I am currently training to race the Los Angeles Marathon on March 17th. This will be my 12th marathon, but my first time running the LA Marathon. I am a professional marathon runner for Adidas and have been racing marathons since 2006. My goal this year will be to win in LA.

2) Where do you find inspiration?
I have always found inspiration from my training partners from my high school, college, and professional careers. I usually look to them to show me how to train and have them set the bar as to what I want to accomplish in my career. One training partner of mine, Brian Sell, was an Olympian and ran 2:10 in the marathon. His discipline in life and training has encouraged me to train both harder and smarter. While I am not an Olympian (yet hopefully), I have run 2:11 in the marathon and still have a few years left in my career to accomplish what I hope to.


3) As a kid, what did you want to be when you grow up?
Good question, I had no idea what I wanted to be when I grew up. I’m not sure if I just never really thought about it or if I was just not very imaginative. Some of my interests as a kid were soccer and video games, so I’m sure I would have wanted to do something that involved those two activities.

4) What are you reading at the moment?
I am currently reading a crime/mystery novel called The Man From Beijing. I won’t spoil anything about it, but it is very captivating.
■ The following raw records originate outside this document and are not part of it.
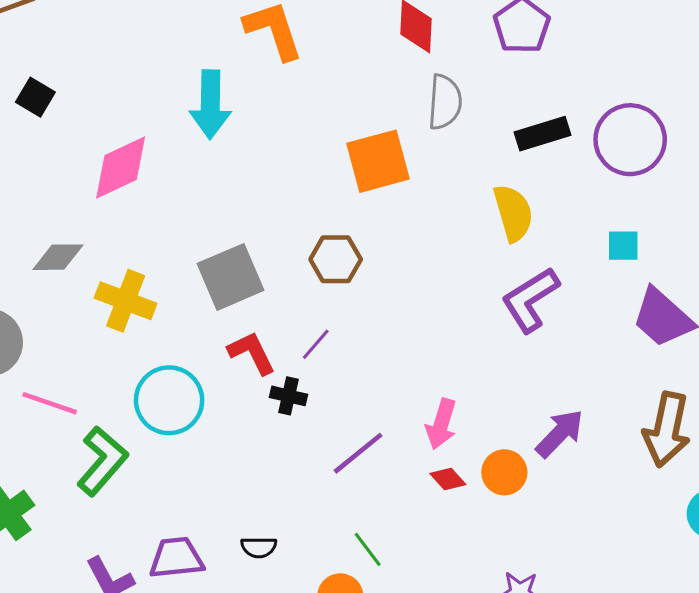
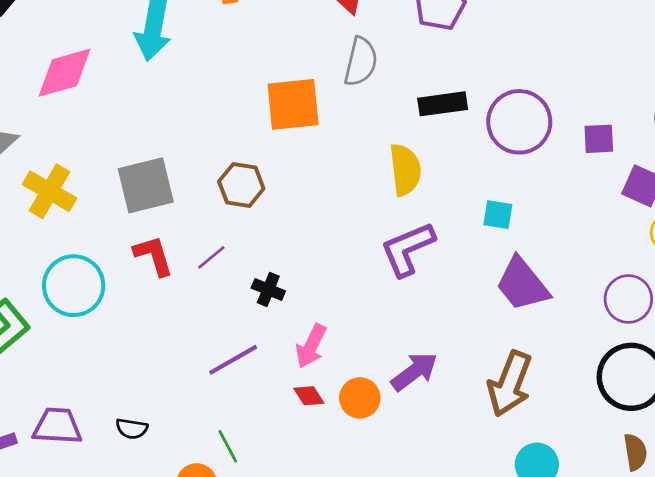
black cross: (288, 396) -> (268, 289), moved

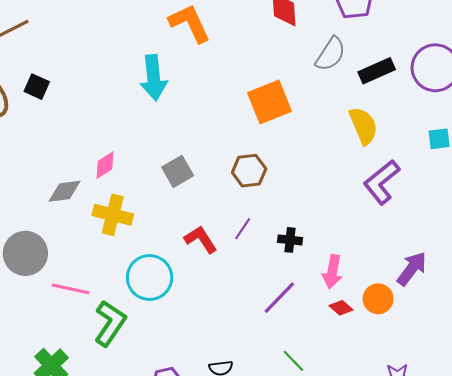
gray semicircle: (361, 62) -> (330, 54), moved, turned 36
pink diamond: (65, 73) -> (105, 165), moved, size x0.6
gray square: (146, 185) -> (178, 171), moved, size x0.7

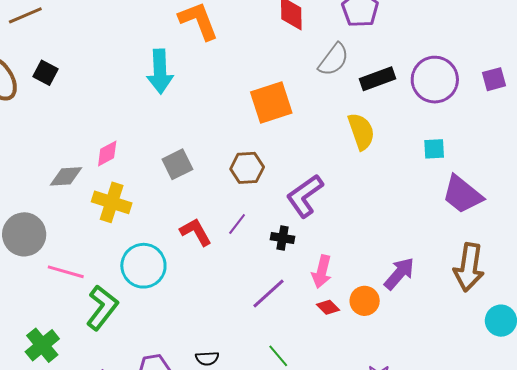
purple L-shape: (382, 182) -> (305, 196), moved

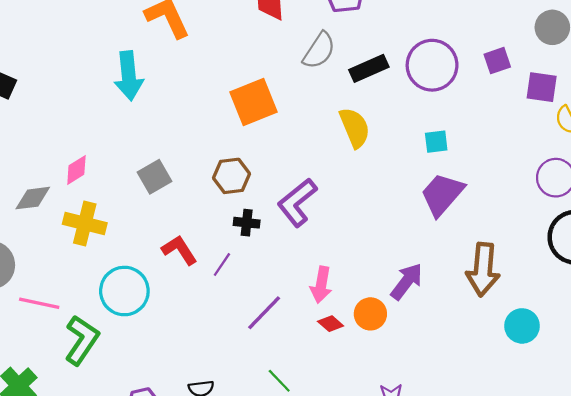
purple trapezoid: (462, 195) -> (442, 194), moved, turned 96
purple line: (237, 224) -> (222, 265), moved
black cross: (283, 238) -> (247, 223), moved

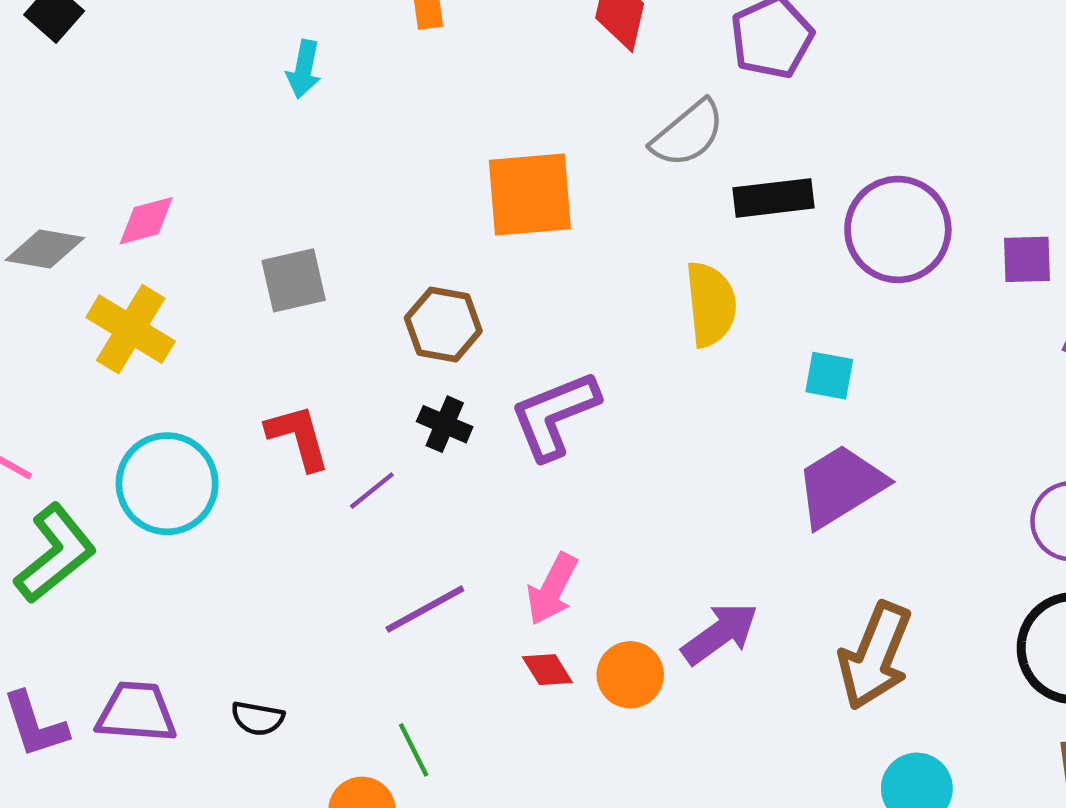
cyan arrow: (129, 76) -> (304, 69), size x0.6
cyan square: (436, 142) -> (829, 376), moved

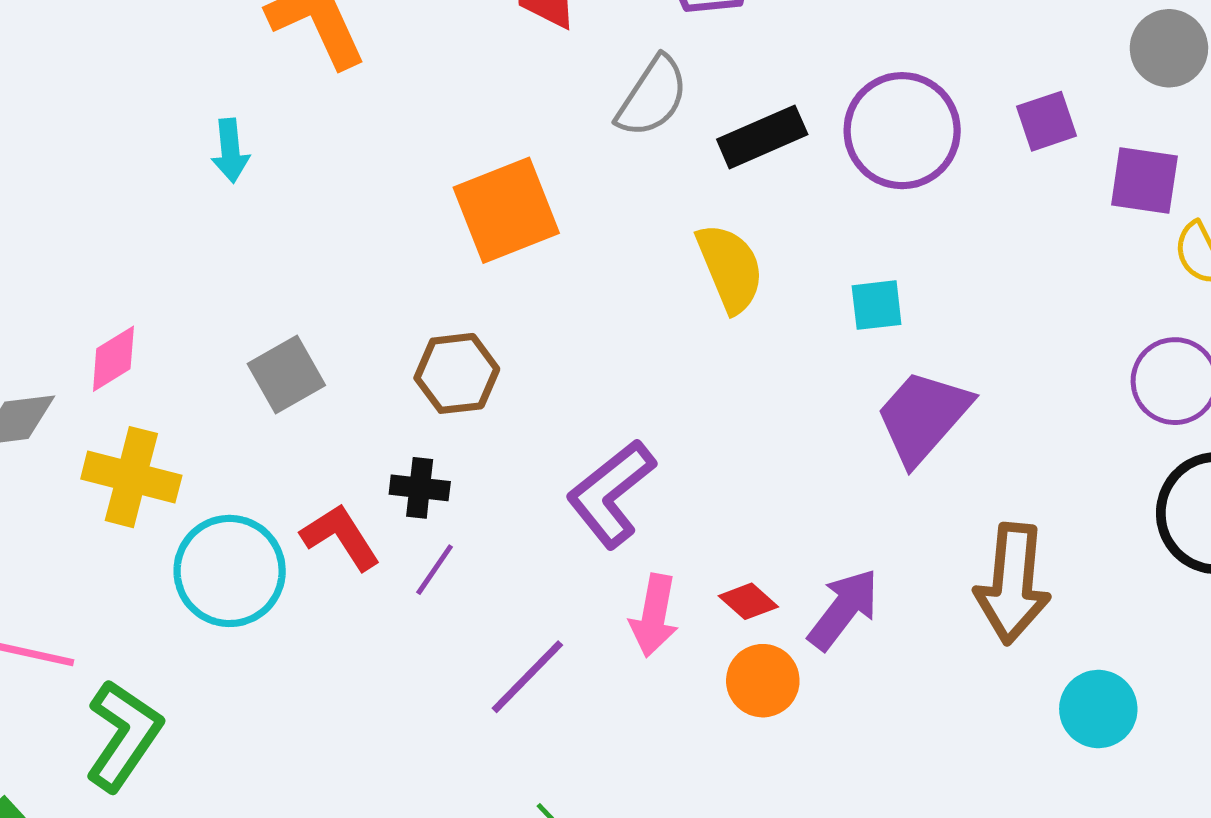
purple L-shape: (555, 415) -> (611, 494), moved
black cross: (445, 424) -> (420, 488), moved
cyan circle: (167, 484) -> (230, 571), moved
red diamond: (547, 670) -> (748, 601), moved

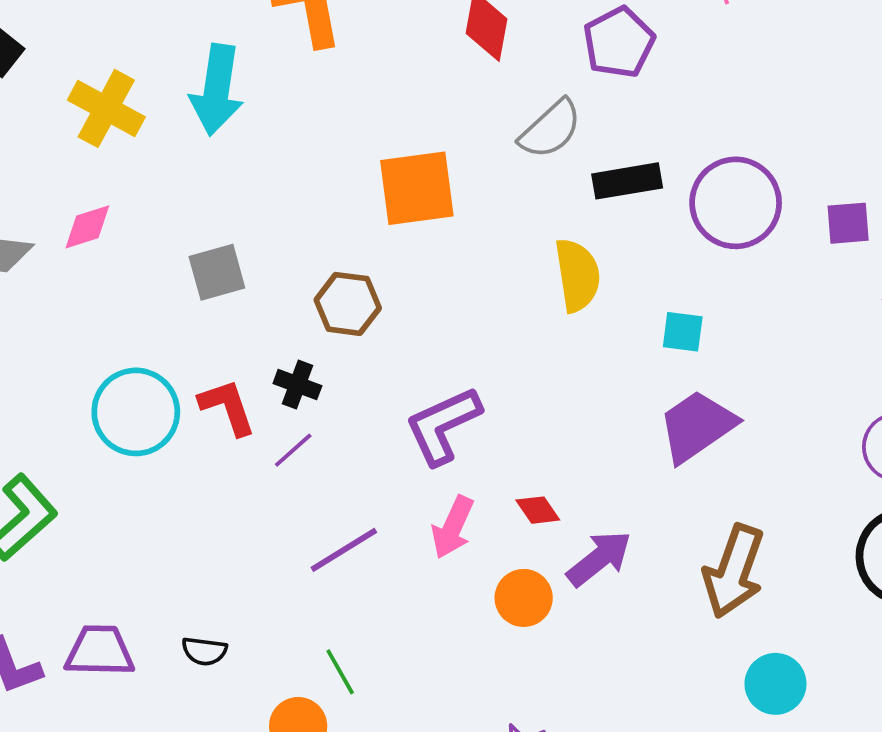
cyan arrow: (230, 151) -> (217, 90), size x1.8
yellow cross: (131, 477) -> (106, 108), moved
red diamond: (748, 601) -> (538, 510), moved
5) How would you describe your job?
As a professional marathoner, my job is to represent Adidas, and my other sponsors at races both across the country and around the world. I basically act as an independent contractor and my races are my way of marketing the brands that support me. Since marathon-ing takes such a dramatic toll on one’s body I am physically only able to race at a competitive level 3-4 times per year. These are the only times I am able to make money, and a lot of the time they are performance based opportunities to earn that money. Race winnings have typically been half of my annual income.

6) What does your workday look like?
My day starts like anyone else: wake up anywhere from 6-7am, eat, then I run between 10 to 28 miles at a time, depending on my schedule. My morning run takes anywhere from 1 to 3 hours, then I go back home and stretch, eat, rest, watch TV, run errands, play/walk with my puppy, eat again, and get ready to run again. For my second workout, I usually run 4 to 8 more miles, depending on how far I ran in the morning. Then back home to stretch, do a core workout or plyometrics, eat, relax, and get ready for bed around 10pm. I usually train or race about 350 days a year.


7) What’s your favorite post‐work destination?
After a normal day of training my favorite place to be is either on my couch or in my bed. After a race I normally find myself on the floor in the fetal position hoping that my body will soon feel good again. However, my favorite place to be would again be either on my couch or in bed. I also like to go out and get a nice juicy steak for dinner after a marathon.

8) If you could give some advice to your teenage self, what would it be?
When I was a teenager I never really expected to be where I am now. I imagined I would be working a full time desk job in the accounting department somewhere. I was also pretty ignorant with how the college recruitment and application process actually worked. I really did not give myself very many options about where to go or information on how to get there. This is just one example as to how naive I was when I was younger, as many people are. So, I would just tell myself to research and try to better understand how the real world worked.